Exercise objective: From the entries that follow, pick out all lines holding "bonne".

*** Opening Given data ***

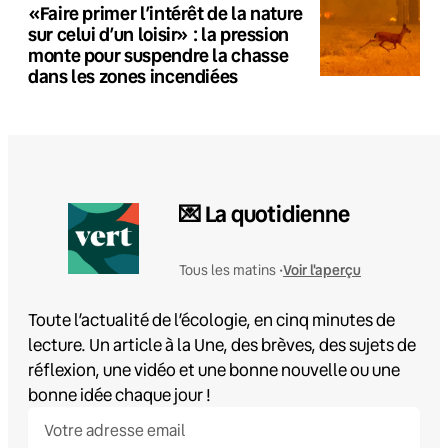
«Faire primer l’intérêt de la nature
sur celui d’un loisir» : la pression
monte pour suspendre la chasse
dans les zones incendiées
💌 La quotidienne
Voir l'aperçu
Tous les matins •
Toute l’actualité de l’écologie, en cinq minutes de
lecture. Un article à la Une, des brèves, des sujets de
réflexion, une vidéo et une bonne nouvelle ou une
bonne idée chaque jour !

*** Closing Given data ***

Problem solution:
réflexion, une vidéo et une bonne nouvelle ou une
bonne idée chaque jour !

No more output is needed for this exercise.